It is not often that you see an 18 year old sing on stage about the trials of growing up and changing, and do it so well that you only realize their youth during the quippy meme-culture infused banter between sets. Lindsey Jordan, the singer-songwriter who leads Snail Mail, released “Lush”, the first full length Snail Mail album, off of Matador Records this past June. Snail Mail has been deemed by many one of the big new voices of indie rock, a genre that is returning to the popularity it once had during the 90s. Why Bonnie, the opener for the show, shared a similarly acute connection to indie bands from the past era, with guitar lead vocals and a high energy sound. The pairing of the two bands allowed for audience members to see two sides of a similar coin, Why Bonnie speaking from a slightly older perspective, with more of an indi-pop influence. “Lush” is an album which speaks to teen angst in a gracious and articulate way. The work navigates the trials of being a cooped up and confused high schooler, while recognizing the subtle intricate beauties of figuring it all out for the first time. During Snail Mails show at Gateway City Arts this past weekend, it was clear that a large portion of the audience could relate to this sentiment.

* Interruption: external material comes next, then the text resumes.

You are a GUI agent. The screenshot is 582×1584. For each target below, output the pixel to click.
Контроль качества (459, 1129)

What is particularly astonishing about Jordan’s live performance however, is that as much as she discusses her disappointments and discomforts, she manages to be entirely comfortable on stage, allowing herself to reveal the deeper vulnerabilities within each of her songs. Her recorded work, produced by Jake Aron (who has worked with artists such as Solange and Grizzly Bear), allows for a sense of fuzzy clarity on her albums. Live, Jordan manages to achieve a similar perfection. There is nothing quite like hearing an album countless times, and then seeing it performed live in a way that mimics the recorded version.
While on stage, Jordan reminisced about the last time she performed in Western Mass at 13 Queen, following a performance by Pioneer Valley artist Mal Devisa. She mentioned a time she went to a Smith College party with her bandmates, sharing knowing looks with her bassist and drummer, and then looking out at the crowd with a quippy shrug. Before performing “Pristine”, the lead single off of “Lush”, she opened with the well received comment, “Here’s a gay one for you Western Mass.” Jordan seemed to connect with the audience in a particularly intense way, it seems as though many of her fans are experiencing the narratives of Jordan’s songs at the same time as the artist. It is not often that you find an artist who can publicly speak to the confusing moments you are going through, with an ease and comfortability that is uncanny for a writer so young. The artist has taken the time to pinpoint the important moments in each of her songs, and display them more acutely while performing live. During the last song in the set, “Anytime”, Jordan punctuated particularly poignant lyrics, such as, “in the end you could waste your whole life”, with powerfully bold vocals and a simple and kind acoustic guitar. After months of touring, Jordan has figured out how to best communicate with her audience, a skill that often takes years for a band to work out.